Fair question, I guess.

But for the average human I think there’s a limit to how long we can “ponder”, or hold any single thought in our minds while excluding everything else. It’s not simply that we can’t tolerate the notion of our own death, it’s probably got more to do with the nuero sensory brain structure you refer to in your question.

It’s a mental characteristic reasearchers have observed and described for years, and philosophers and mystics have understood for centuries.

Here are Oxford nueroscientists reporting findings from brain scan experiments in 2019:

“At the lowest level, sensory information is mapped separately in the visual and auditory cortexes.
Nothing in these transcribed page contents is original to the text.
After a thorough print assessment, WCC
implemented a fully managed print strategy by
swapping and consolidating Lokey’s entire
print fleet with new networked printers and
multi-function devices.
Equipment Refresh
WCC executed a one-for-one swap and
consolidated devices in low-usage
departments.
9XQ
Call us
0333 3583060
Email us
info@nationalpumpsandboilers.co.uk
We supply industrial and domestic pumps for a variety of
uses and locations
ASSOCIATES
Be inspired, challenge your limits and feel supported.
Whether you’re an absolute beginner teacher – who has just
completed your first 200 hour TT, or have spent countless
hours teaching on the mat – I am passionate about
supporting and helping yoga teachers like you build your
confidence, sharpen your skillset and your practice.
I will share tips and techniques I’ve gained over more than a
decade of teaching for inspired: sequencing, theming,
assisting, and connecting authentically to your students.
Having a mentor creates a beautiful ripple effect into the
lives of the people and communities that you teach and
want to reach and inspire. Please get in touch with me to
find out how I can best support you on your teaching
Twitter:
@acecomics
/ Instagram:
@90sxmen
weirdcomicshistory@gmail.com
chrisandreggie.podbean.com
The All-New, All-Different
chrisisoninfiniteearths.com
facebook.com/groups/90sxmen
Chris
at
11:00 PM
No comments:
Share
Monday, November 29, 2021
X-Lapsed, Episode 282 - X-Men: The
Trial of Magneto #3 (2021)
Following this, this information is automatically integrated in the parietal lobe, which is located in the upper area of the brain. Only at a higher level of processing does the brain parse out the information from the previous stages and, if necessary, filter out disruptive sensory stimuli. This flexibility in perception is located in special areas of the frontal lobe that are responsible for abstract thinking.”

And here’s a passage taken from a discourse on Removal of Distracting Thoughts by the Buddha in 470 BC :

” Whenever we seek our higher mind there will still arise thoughts that are unwholesome, burdened with desire, hate, and with delusion. Then we may try to abandon them for other thoughts that are free of harmful things.
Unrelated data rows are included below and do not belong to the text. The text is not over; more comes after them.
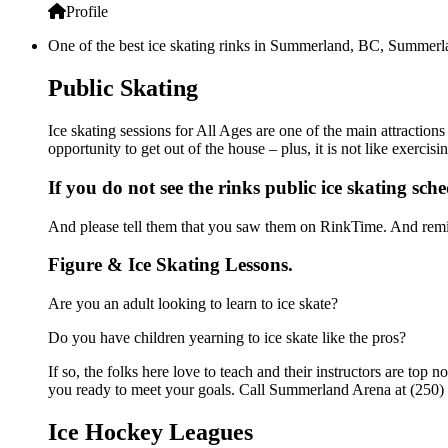
Profile
One of the best ice skating rinks in Summerland, BC, Summerlan
Public Skating
Ice skating sessions for All Ages are one of the main attractio
opportunity to get out of the house – plus, it is not like exerc
If you do not see the rinks public ice skating sch
And please tell them that you saw them on RinkTime. And remin
Figure & Ice Skating Lessons.
Are you an adult looking to learn to ice skate?
Do you have children yearning to ice skate like the pros?
If so, the folks here love to teach and their instructors are to
you ready to meet your goals. Call Summerland Arena at (250) 
Ice Hockey Leagues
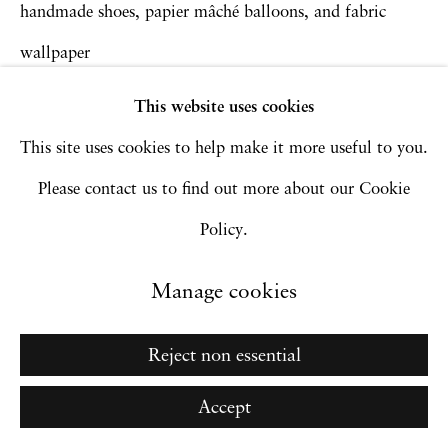
handmade shoes, papier mâché balloons, and fabric
wallpaper
Go
279.4 x 389.9 cm
This website uses cookies
110 x 153 1/2 in
This site uses cookies to help make it more useful to you.
Courtesy of the artist and Monique Meloche Gallery,
Please contact us to find out more about our Cookie
Chicago
Policy.
Inquire
Manage cookies
Reject non essential
Accept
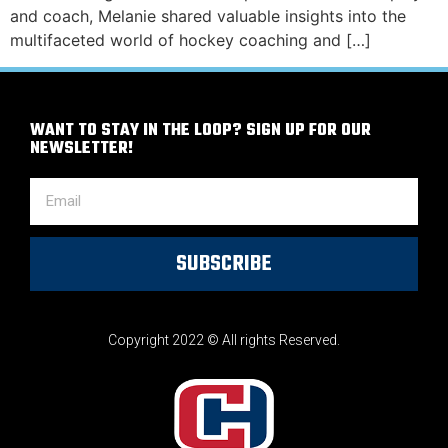
and coach, Melanie shared valuable insights into the
multifaceted world of hockey coaching and […]
WANT TO STAY IN THE LOOP? SIGN UP FOR OUR
NEWSLETTER!
SUBSCRIBE
Copyright 2022 © All rights Reserved.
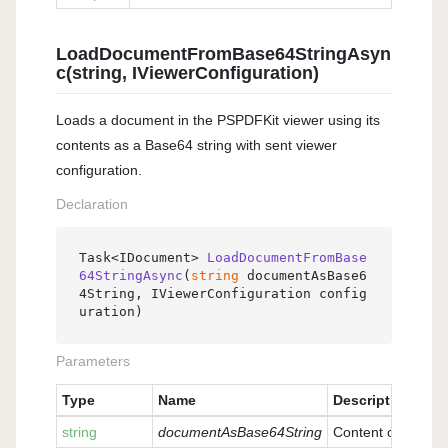
LoadDocumentFromBase64StringAsyn
c(string, IViewerConfiguration)
Loads a document in the PSPDFKit viewer using its
contents as a Base64 string with sent viewer
configuration.
Declaration
Task<IDocument> 
LoadDocumentFromBase
64StringAsync
(
string
 documentAsBase6
4String, IViewerConfiguration config
uration
)
Parameters
Type
Name
Description
string
documentAsBase64String
Content of docume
” But again our minds become clouded with delusion and coarse distractions. We then examine our weakness and resolve to struggle against what is evil.

“Even still our minds stray from true understanding, and false feelings return. Then we finally see the source of our confusion is the attention we give to formation of our own thoughts. When we release ourselves from selfish attention and look at our minds with only awarness free from desire, only then do we come to stillness, quiet, and true knowing.”

So what it all means is that our brains buzz with random inputs all the time, even when we sleep. It’s what allows flexiblity and adaptation. Shutting that flow down to focus on a single object, sensation, or idea takes years of disciplined mental training – or powerful drugs.

Pandora's avatar

I’ve pondered about it but like @Dutchess_III, it’s kind of useless to think about because it’s going to happen anyway, and also you have no way of knowing how or why or even what it will actually feel like. I just found it to be a waste of living time. So it wasn’t that I was uncomfortable with the thought of it, but rather I didn’t find it to be of any real purpose. We all have a date that’s unavoidable. I try my best not to waste my time on things I have no control over. If anything, as I age I realize my time is only getting shorter. So I try to enjoy today. Now I do try to prepare though for what my family may have to do. I’ve been trying to trash junk so my kids won’t have much to go through and I’ve written down what they can do with certain things and numbers and accounts. I’ve still to write a living will. Still on the fence about what will be done in that case.

snowberry's avatar

As a Christian, I am completely comfortable with my own death. I’ve pondered on it before, and I don’t avoid the idea. I’m going to live as long as God wants me to, and nothing will take me out before that. There is no fear.